Da wir schon in aller Frühe zum Flughafen mussten, ging es gegen 22 Uhr zurück ins Hotel. Mangels sofortiger Müdigkeit wurde noch das TV-Programm geprüft. Auf Position 1 der über 300 TV-Sender war sogleich ein islamischer Telefonsexsender (also islamisch im Sinne von: An ein islamisches Publikum gerichtet). Wer da nun unkeusche Gedanken bekam, konnte zum Glück zu einem der ca. 96 islamisch-religiösen Sender weiterschalten. Zum Beispiel Koran Hedayah TV. Hier wird der Koran Sure für Sure abgebildet und auf Hocharabisch simultan vorgetragen. Allerdings gab es auch rund ein Dutzend Sendeplätze bei denen das Ganze mit Übersetzungen lief, u. a. Koran Hedayah TV German und Koran Hedayah TV Farsi. Und apropos Farsi, es gab auch genug Sender, wo iranische Mullahs in die Kamera predigten.

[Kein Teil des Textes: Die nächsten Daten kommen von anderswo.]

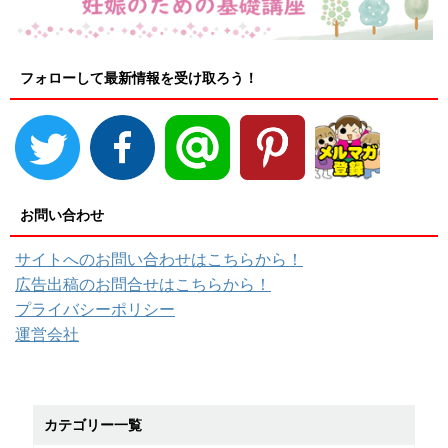
フォローして最新情報を受け取ろう！
お問い合わせ
サイトへのお問い合わせはこちらから！
広告出稿のお問合せはこちらから！
プライバシーポリシー
運営会社
カテゴリー一覧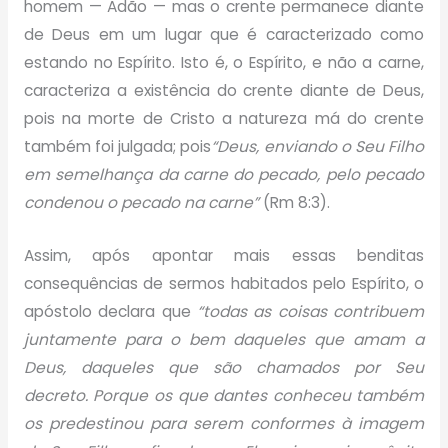
homem — Adão — mas o crente permanece diante
de Deus em um lugar que é caracterizado como
estando no Espírito. Isto é, o Espírito, e não a carne,
caracteriza a existência do crente diante de Deus,
pois na morte de Cristo a natureza má do crente
também foi julgada; pois
“Deus, enviando o Seu Filho
em semelhança da carne do pecado, pelo pecado
condenou o pecado na carne”
(Rm 8:3).
Assim, após apontar mais essas benditas
consequências de sermos habitados pelo Espírito, o
apóstolo declara que
“todas as coisas contribuem
juntamente para o bem daqueles que amam a
Deus, daqueles que são chamados por Seu
decreto. Porque os que dantes conheceu também
os predestinou para serem conformes à imagem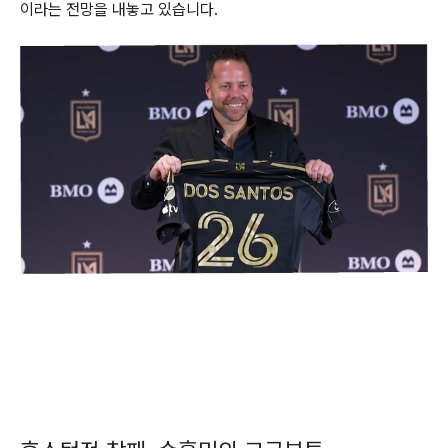
이라는 전망을 내놓고 있습니다.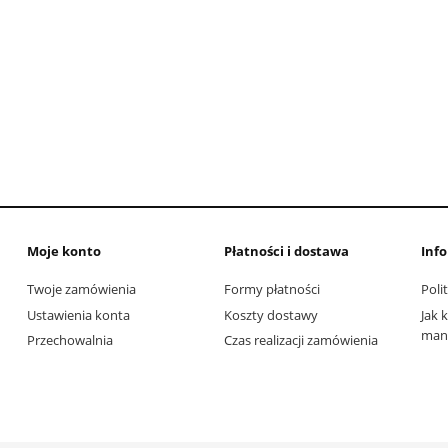
Moje konto
Płatności i dostawa
Inf
Twoje zamówienia
Formy płatności
Poli
Ustawienia konta
Koszty dostawy
Jak 
man 
Przechowalnia
Czas realizacji zamówienia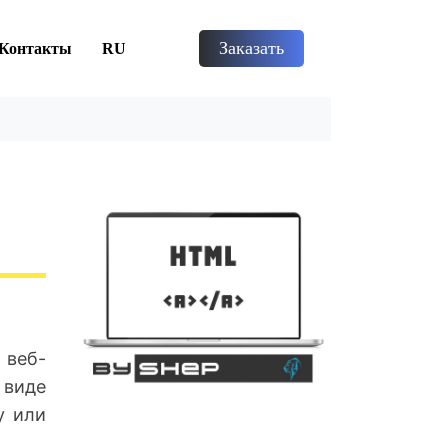
Заказать
Контакты
RU
 веб-
 виде
у или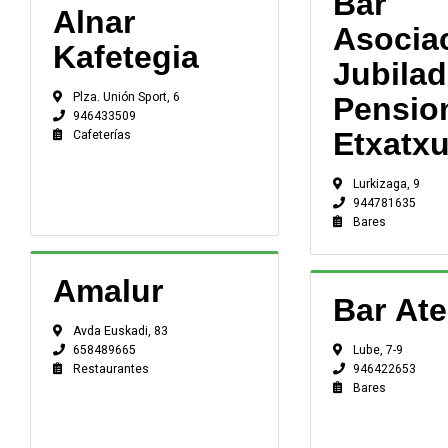
Bar
Alnar
Asocia
Kafetegia
Jubilad
Plza. Unión Sport, 6
Pensio
946433509
Etxatx
Cafeterías
Lurkizaga, 9
944781635
Bares
Amalur
Bar At
Avda Euskadi, 83
Lube, 7-9
658489665
946422653
Restaurantes
Bares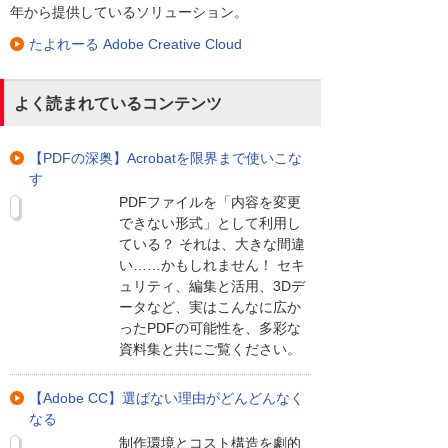
年から提供しているソリューション。
たよれーる Adobe Creative Cloud
よく読まれているコンテンツ
【PDFの深奥】Acrobatを限界まで使いこな
す
PDFファイルを「内容を変更
できない形式」として利用し
ている？ それは、大きな間違
い……かもしれません！ セキ
ュリティ、編集と活用、3Dデ
ータなど、実はこんなに広か
ったPDFの可能性を、多彩な
資料集と共にご覧ください。
【Adobe CC】選ばない理由がどんどんなく
なる
制作環境とコスト構造を劇的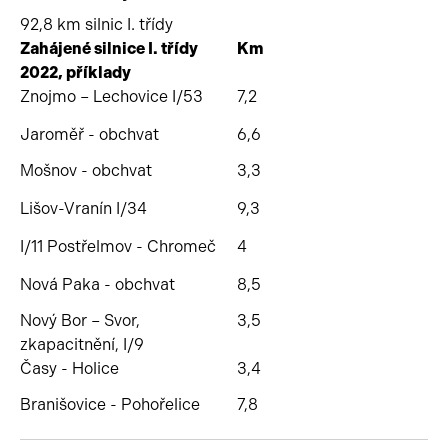
92,8 km silnic I. třídy
Zahájené silnice I. třídy
Km
2022, příklady
Znojmo – Lechovice I/53
7,2
Jaroměř - obchvat
6,6
Mošnov - obchvat
3,3
Lišov-Vranín I/34
9,3
I/11 Postřelmov - Chromeč
4
Nová Paka - obchvat
8,5
Nový Bor – Svor,
3,5
zkapacitnění, I/9
Časy - Holice
3,4
Branišovice - Pohořelice
7,8
Začátek reklamy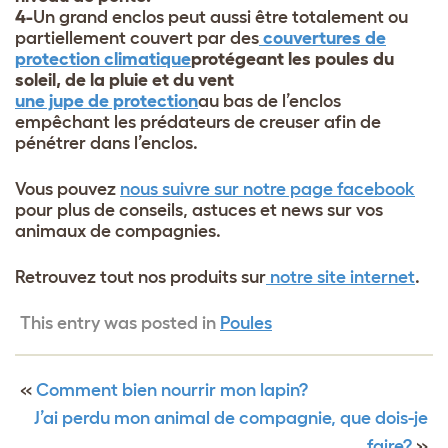
4-
Un grand enclos peut aussi être totalement ou
partiellement couvert par des
couvertures de
protection climatique
protégeant les poules du
soleil, de la pluie et du vent
une jupe de protection
au bas de l’enclos
empêchant les prédateurs de creuser afin de
pénétrer dans l’enclos.
Vous pouvez
nous suivre sur notre page facebook
pour plus de conseils, astuces et news sur vos
animaux de compagnies.
Retrouvez tout nos produits sur
notre site internet
.
This entry was posted in
Poules
«
Comment bien nourrir mon lapin?
J’ai perdu mon animal de compagnie, que dois-je
faire?
»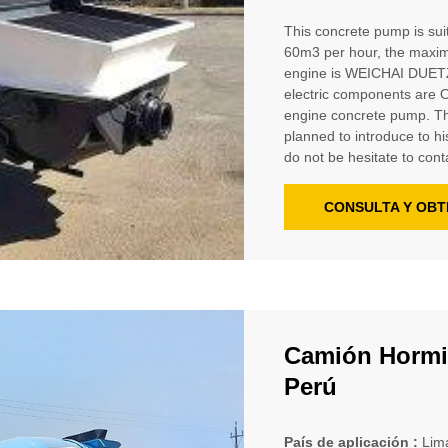
This concrete pump is suit
60m3 per hour, the maxim
engine is WEICHAI DUETZ,
electric components are Om
engine concrete pump. Th
planned to introduce to his
do not be hesitate to conta
CONSULTA Y OBT
Camión Hormi
Perú
País de aplicación :
Lim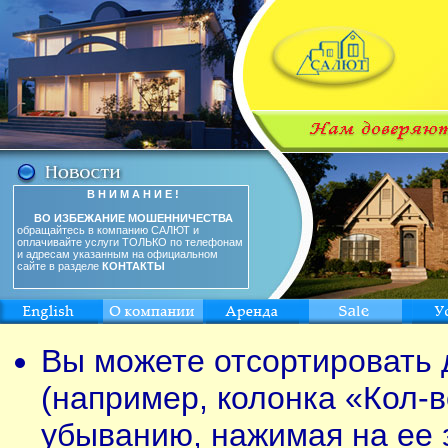
В Н И М А Н И Е !
ВО ИЗБЕЖАНИЕ МОШЕННИЧЕСТВА
обращайтесь в компанию САЛЮТ и
оплачивайте услуги ТОЛЬКО по телефонам
и адресам указанным на официальном
сайте в разделе
КОНТАКТЫ
Вы можете отсортировать 
(например, колонка «Кол-в
убыванию, нажимая на ее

Man glaubte zunächst in einem islamischen Land zu sein, aber es kamen irgendwann noch zig georgische Sender, die auf uns wie Propagandasender wirkten. Und Kazakh TV lobpreiste schließlich den kasachischen Führer und seine Errungenschaften. Einen Musiksender suchten wir leider vergeblich, Fußball gab es nur bei Dubai Sports TV (Arabian Gulf League wurde live übertragen) und erst auf Sendeplatz 312 kam mit dem ZDF ein deutschsprachiger Sender. Heute führte dort Thomas Gottschalk ab 22:15 Uhr georgischer Zeit durch eine Nena Show zu ihrem 40jährigen Bühnenjubiläum. Unser Beitrag dazu im Stile der Flippers: „Wir sagen Dankeschön, 40 Jahre die Nena. Wir glauben’s selber kaum, 40 Jahre die Nena.“

Schon um 3 Uhr morgens klingelte der Wecker. Die Marschrutka, die 3:30 Uhr abfahren sollte, war anscheinend schon weg, also einen Taxifahrer abseits von seinen restlichen Kollegen angequatscht und 20 Lari für 25 km klang mehr als fair. Weil er am Ziel nicht wie erwartet plötzlich 20 Lari pro Person haben wollte, sondern es bei einem Zwanziger insgesamt blieb, gab es noch ein üppiges Trinkgeld. Die verdammten Lari müssen schließlich endlich weg. Hätten wir nicht noch Frühstücken wollen, hätte er ruhig alles haben können. Aber so brauchten wir noch circa 20 weitere Lari für das berühmte Mineralwasser Borjomi und diverse Teigwaren (Blätterteigtaschen mit Kartoffelfüllung und ein paar furztrockene Chatschapuri).

Nach völlig verschlafenem Flug, spazierten wir zu Fuß die 1,3 km zum Bahnhof Holzwickede und dort wurde der kalkulierte, aber nicht benötigte Sicherheitspuffer mit einem leckeren Frühstück bei der Bäckerei Grobe sinnvoll umgewidmet. Für 4 € gab es dort Rührei mit Schinken und zwei Brötchen mit Aufschnitt. 9:39 Uhr ging es mit National Express weiter nach Hamm und dort erhielten wir die Info, dass unser gebuchter InterCity um 10:44 Uhr sturmbedingt entfällt. Also gleich in den ICE um 10:11 Uhr rein und somit fast eine Stunde früher als geplant daheim gewesen. Ole konnte nun sogar um 13 Uhr noch Fußball spielen (mit dem SC Itzum in Heisede), während mein SC Asel beiden Herrenmannschaften und den Gegnern einen freien Sonntag aufgrund von Unbespielbarkeit des Platzes spendierte. Aber als alter Knochen fand ich das heimische Sofa nach einem anstrengenden Trip sowieso viel cooler als alles andere.